Book description
On 14th April 1912 the
Titanic
struck an iceberg on her maiden voyage and sank. Fifteen hundred
passengers and crew lost their lives. As the order to abandon ship was
given, the orchestra took their instruments on deck and continued to
play. They were still playing when the ship went down. The violinist, 21
year-old Jock Hume, knew that his fiancée, Mary, was expecting their
first child, the author's mother. One hundred years later, Christopher
Ward reveals a dramatic story of love, loss and betrayal, and the
catastrophic impact of Jock's death on two very different Scottish
families.
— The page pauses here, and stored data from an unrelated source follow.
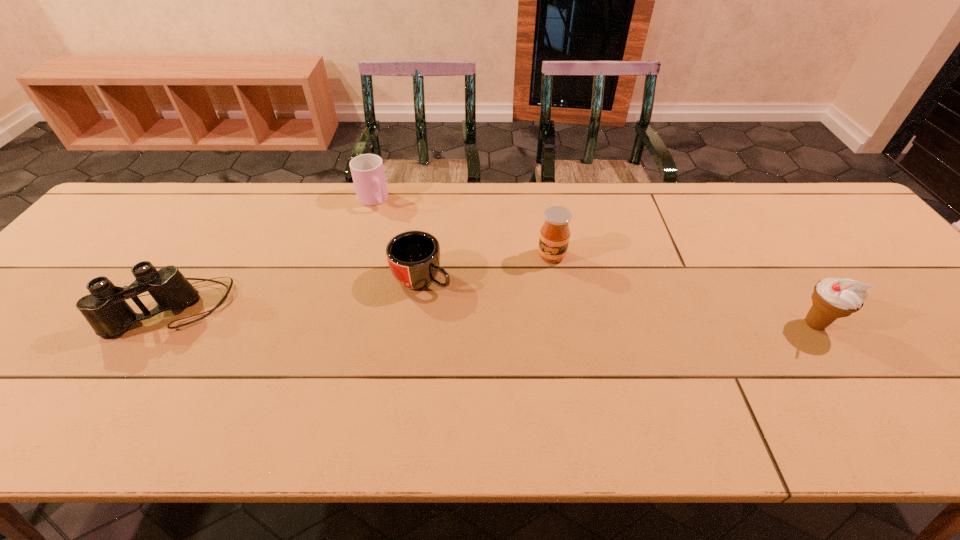 Locate an element on the screen. The width and height of the screenshot is (960, 540). vacant area at the near edge of the desktop is located at coordinates (793, 362).

Image resolution: width=960 pixels, height=540 pixels. I want to click on vacant region at the right edge of the desktop, so click(946, 333).

The image size is (960, 540). In the image, there is a desktop. Find the location of `vacant region at the far left corner`. vacant region at the far left corner is located at coordinates pos(134,207).

The height and width of the screenshot is (540, 960). What are the coordinates of `vacant area at the near right corner of the desktop` in the screenshot? It's located at (958, 388).

The width and height of the screenshot is (960, 540). Identify the location of free space that is in between the honey and the binoculars. (362, 282).

Where is `vacant area that lies between the honey and the binoculars`? This screenshot has height=540, width=960. vacant area that lies between the honey and the binoculars is located at coordinates (362, 282).

Locate an element on the screen. The width and height of the screenshot is (960, 540). free spot between the leftmost object and the fourth object from left to right is located at coordinates (362, 282).

Where is `free space between the leftmost object and the third object from left to right`? The image size is (960, 540). free space between the leftmost object and the third object from left to right is located at coordinates pyautogui.click(x=297, y=293).

You are a GUI agent. You are given a task and a screenshot of the screen. Output one action in this format:
    pyautogui.click(x=<x>, y=<y>)
    Task: Click on the blank region between the cup and the binoculars
    
    Given the screenshot: What is the action you would take?
    pyautogui.click(x=273, y=254)

I want to click on vacant area between the binoculars and the mug, so click(x=297, y=293). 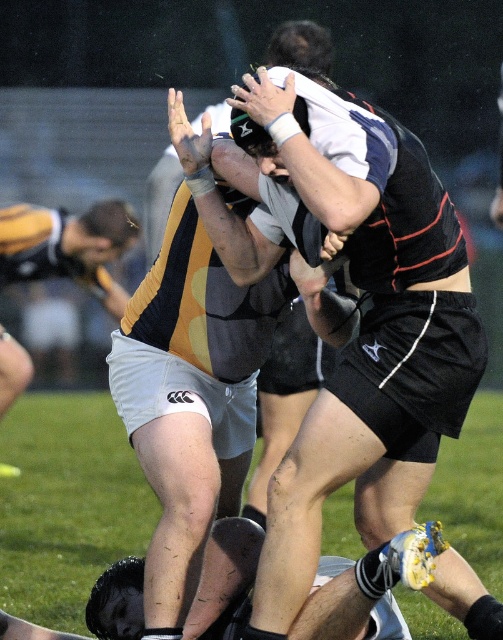 Question: Does black jersey at center appear under white matte shorts at center?

Choices:
 (A) no
 (B) yes

Answer: (B)

Question: Which point appears farthest from the camera in this image?

Choices:
 (A) (232, 326)
 (B) (395, 321)

Answer: (A)

Question: Is black jersey at center below white matte shorts at center?

Choices:
 (A) yes
 (B) no

Answer: (A)

Question: In this image, where is black jersey at center located relative to white matte shorts at center?

Choices:
 (A) right
 (B) left

Answer: (A)

Question: Which point is closer to the camera?

Choices:
 (A) black jersey at center
 (B) white matte shorts at center

Answer: (A) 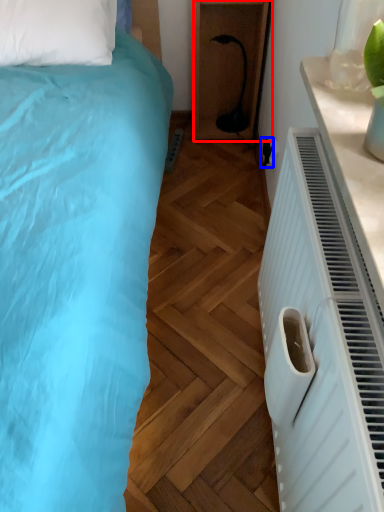 Question: Which object is further to the camera taking this photo, furniture (highlighted by a red box) or electric outlet (highlighted by a blue box)?

Choices:
 (A) furniture
 (B) electric outlet

Answer: (A) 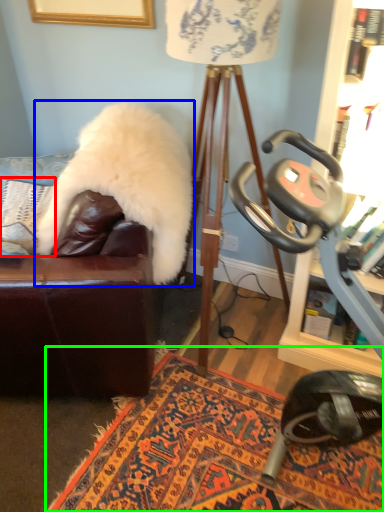 Question: Considering the real-world distances, which object is closest to pillow (highlighted by a red box)? fur coat (highlighted by a blue box) or mat (highlighted by a green box).

Choices:
 (A) fur coat
 (B) mat

Answer: (A) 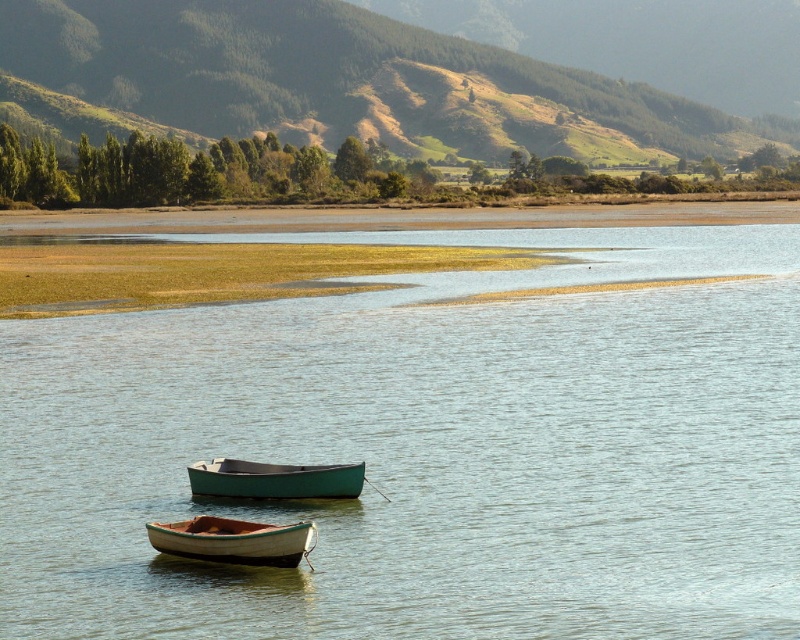 You are standing on the dock and see the point marked at coordinates (428,448). What object is located at that point?

The point at coordinates (428,448) indicates green wood boats at center.

You are a photographer trying to capture both the green wood boats at center and the wooden canoe at lower center in a single frame. Based on their heights, which object will appear larger in your photo?

The green wood boats at center will appear larger in the photo because it is much taller than the wooden canoe at lower center.

In the scene shown: You are standing at the edge of the water and see the green grassy hillside at upper center and the wooden canoe at lower center. Which object is wider?

The green grassy hillside at upper center might be wider than wooden canoe at lower center. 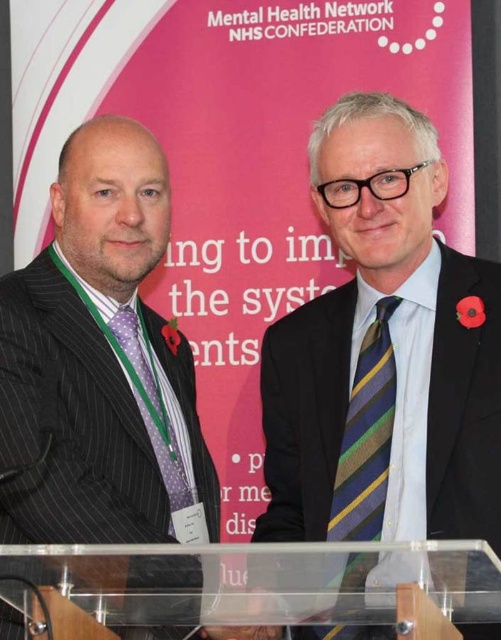 Based on the photo, does striped wool tie at center have a lesser width compared to striped silk tie at center?

No, striped wool tie at center is not thinner than striped silk tie at center.

Does striped wool tie at center have a larger size compared to striped silk tie at center?

Yes, striped wool tie at center is bigger than striped silk tie at center.

What are the coordinates of `striped wool tie at center` in the screenshot? It's located at (304, 413).

Which of these two, striped silk tie at center or polka dot silk tie at left, stands taller?

With more height is polka dot silk tie at left.

Is point (377, 330) farther from viewer compared to point (123, 339)?

No.

Where is `striped silk tie at center`? striped silk tie at center is located at coordinates (367, 436).

Does black pinstripe suit at left appear on the right side of striped silk tie at center?

Incorrect, black pinstripe suit at left is not on the right side of striped silk tie at center.

Between point (36, 531) and point (389, 420), which one is positioned in front?

Point (36, 531) is more forward.

Locate an element on the screen. black pinstripe suit at left is located at coordinates (90, 419). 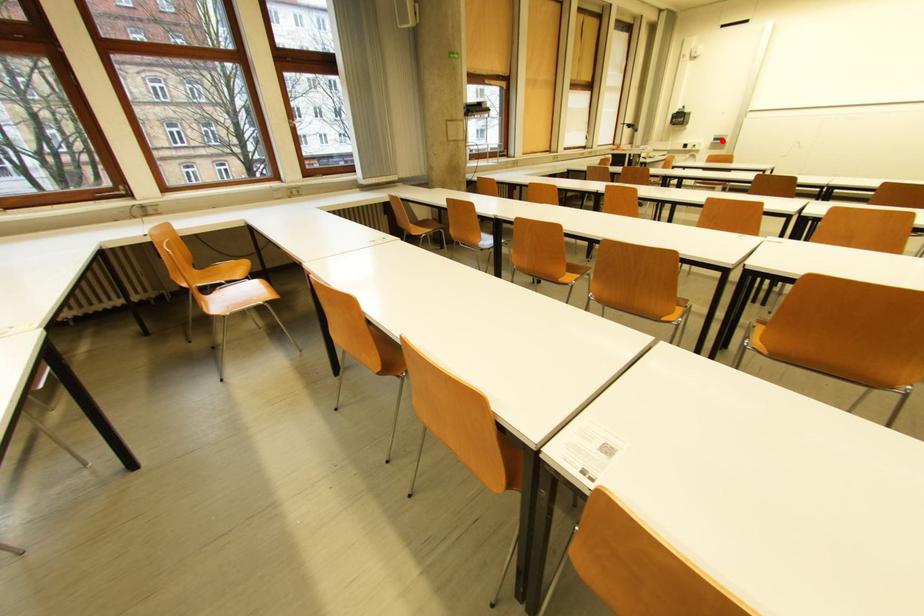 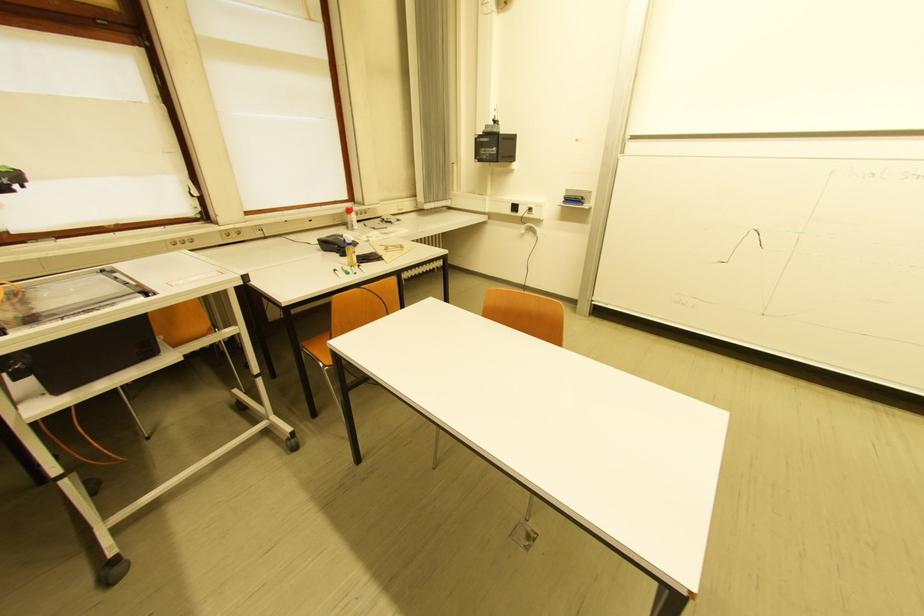 The point at the highlighted location is marked in the first image. Where is the corresponding point in the second image?

(575, 201) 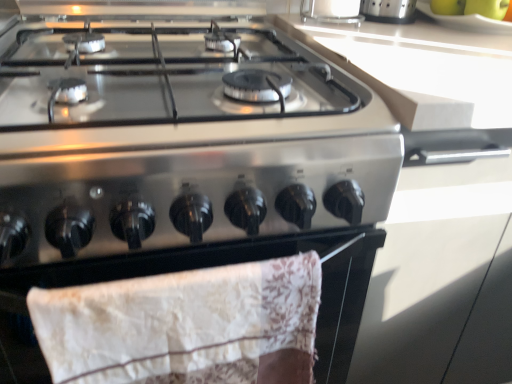 Question: From a real-world perspective, is green matte bananas at upper right, marked as the 1th fruit in a left-to-right arrangement, positioned above or below clear glass container at upper center?

Choices:
 (A) above
 (B) below

Answer: (B)

Question: Considering the positions of green matte bananas at upper right, marked as the 1th fruit in a left-to-right arrangement, and clear glass container at upper center in the image, is green matte bananas at upper right, marked as the 1th fruit in a left-to-right arrangement, bigger or smaller than clear glass container at upper center?

Choices:
 (A) big
 (B) small

Answer: (B)

Question: Which of these objects is positioned closest to the clear glass container at upper center?

Choices:
 (A) stainless steel gas stove at center
 (B) green matte bananas at upper right, marked as the 2th fruit in a right-to-left arrangement
 (C) green matte apple at upper right, placed as the 1th fruit when sorted from right to left
 (D) white lace towel at lower center

Answer: (B)

Question: Which object is positioned closest to the green matte apple at upper right, placed as the 1th fruit when sorted from right to left?

Choices:
 (A) stainless steel gas stove at center
 (B) clear glass container at upper center
 (C) white lace towel at lower center
 (D) green matte bananas at upper right, marked as the 1th fruit in a left-to-right arrangement

Answer: (D) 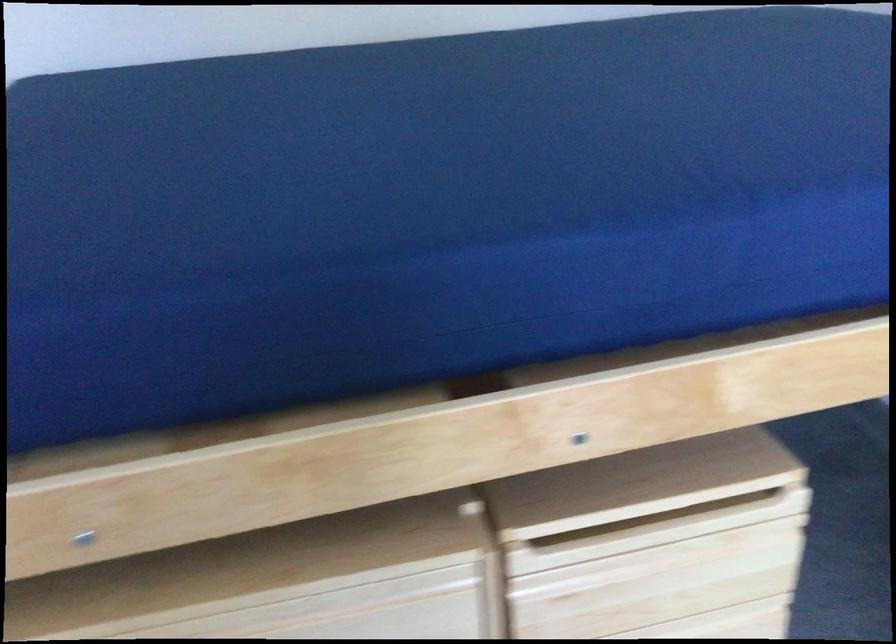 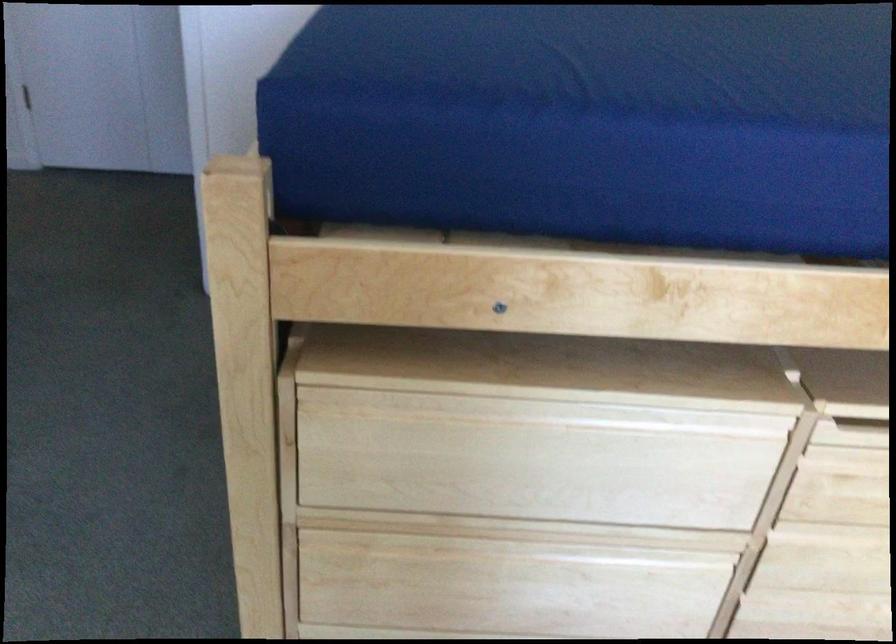 In a continuous first-person perspective shot, in which direction is the camera moving?

The movement direction of the cameraman is left, backward. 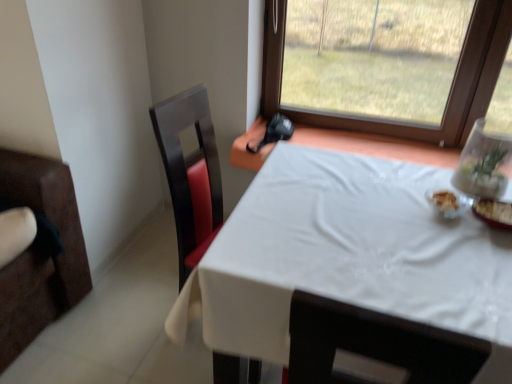 Locate an element on the screen. free space to the left of transparent glass vase at upper right is located at coordinates point(407,200). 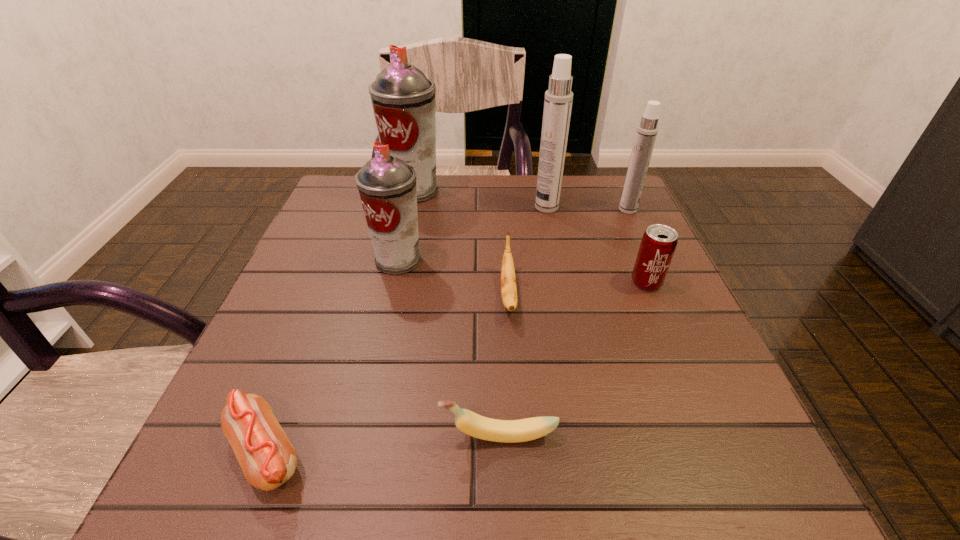 Where is `the farther gray aerosol can`? the farther gray aerosol can is located at coordinates (403, 99).

This screenshot has height=540, width=960. Find the location of `the third aerosol can from left to right`. the third aerosol can from left to right is located at coordinates (558, 99).

At what (x,y) coordinates should I click in order to perform the action: click on the bigger white aerosol can. Please return your answer as a coordinate pair (x, y). Looking at the image, I should click on (558, 99).

At what (x,y) coordinates should I click in order to perform the action: click on the smaller white aerosol can. Please return your answer as a coordinate pair (x, y). Looking at the image, I should click on (647, 130).

At what (x,y) coordinates should I click in order to perform the action: click on the rightmost aerosol can. Please return your answer as a coordinate pair (x, y). Image resolution: width=960 pixels, height=540 pixels. Looking at the image, I should click on (647, 130).

Find the location of a particular element. The width and height of the screenshot is (960, 540). the smaller gray aerosol can is located at coordinates (387, 186).

Where is `the nearest aerosol can`? Image resolution: width=960 pixels, height=540 pixels. the nearest aerosol can is located at coordinates (387, 186).

Find the location of `beer can`. beer can is located at coordinates (658, 244).

The height and width of the screenshot is (540, 960). I want to click on the farther yellow banana, so click(x=508, y=280).

This screenshot has width=960, height=540. I want to click on the nearer banana, so click(507, 431). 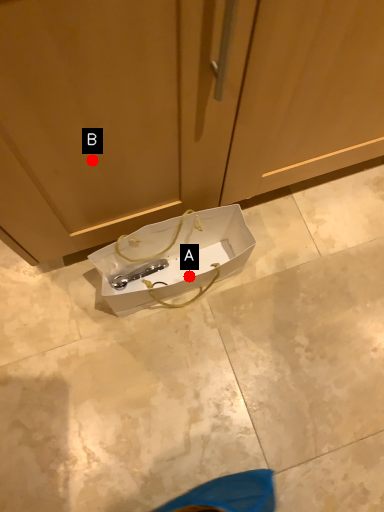 Question: Two points are circled on the image, labeled by A and B beside each circle. Which point is farther to the camera?

Choices:
 (A) A is further
 (B) B is further

Answer: (A) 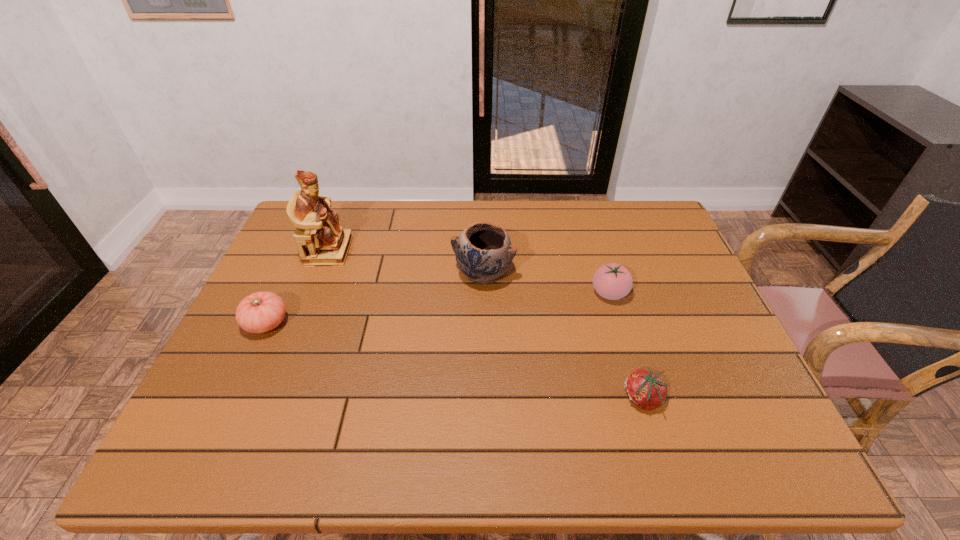 This screenshot has width=960, height=540. I want to click on figurine, so click(x=320, y=240).

The height and width of the screenshot is (540, 960). What are the coordinates of `the second tallest object` in the screenshot? It's located at (483, 251).

Locate an element on the screen. The image size is (960, 540). the third object from right to left is located at coordinates (483, 251).

Identify the location of the leftmost tomato. (260, 312).

Identify the location of the nearest object. (645, 389).

Identify the location of the shortest object. The image size is (960, 540). (645, 389).

This screenshot has width=960, height=540. What are the coordinates of `vacant space situated 0.210m on the front-facing side of the tallest object` in the screenshot? It's located at (418, 251).

What are the coordinates of `vacant space located on the front of the fourth shortest object` in the screenshot? It's located at (484, 307).

The width and height of the screenshot is (960, 540). I want to click on vacant space located 0.240m on the front of the leftmost tomato, so click(x=216, y=431).

In order to click on vacant space positioned on the left of the shortest tomato in this screenshot , I will do `click(560, 399)`. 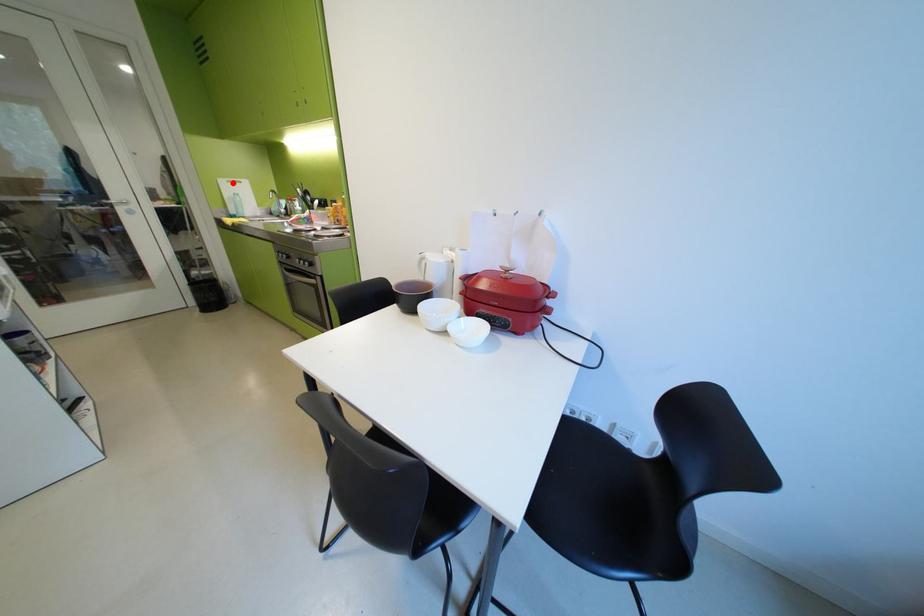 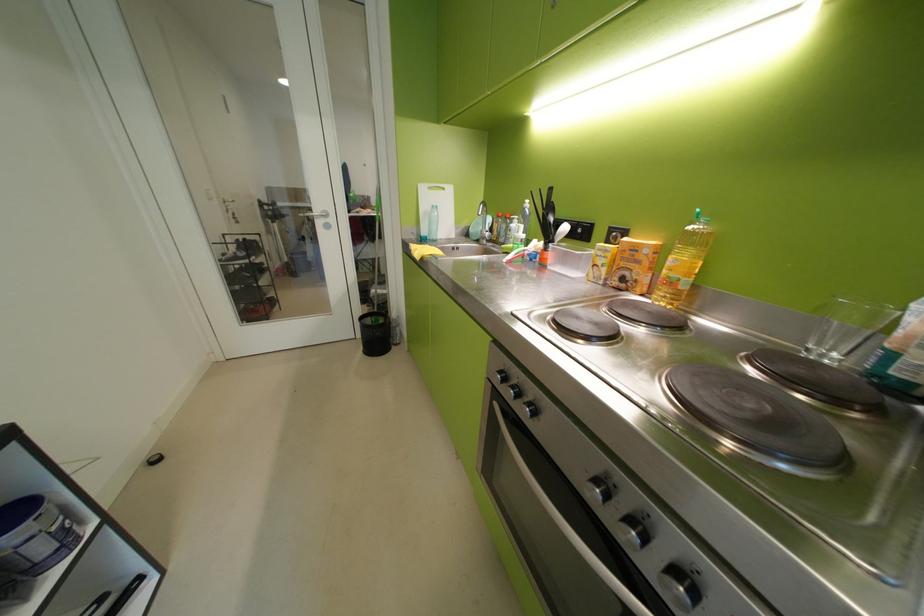 Question: A red point is marked in image1. In image2, is the corresponding 3D point closer to the camera or farther? Reply with the corresponding letter.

He paints a vivid portrait of an age in which class determined
the way you lived - and died. An outstanding piece of historical
detective work, AND THE BAND PLAYED ON is also a moving account of how
the author's quest to learn more about his grandfather revealed the
shocking truth about a family he thought he knew, a truth that had been
hidden for nearly a hundred years. Christopher Ward is the grandson of
Jock Hume, at 21 the youngest member of the Titanic`s orchestra.
Christopher joined the Evening Chronicle
in Newcastle-upon-Tyne aged 17, and moved to Merseyside to become the
Daily Mirror`s
Liverpool correspondent at the height of Beatlemania. In his early
twenties, he moved to London, writing a column in the Mirror
for more than ten years. At 38 he became Fleet Street`s then youngest
editor when he was appointed editor of the Daily Express
. He left, aged 42, to co-found Redwood, Europe`s first customer
magazine agency, of which he is Chairman today. He lives in the Scottish
Borders, seventy miles from Jock Hume`s birth place in Dumfries.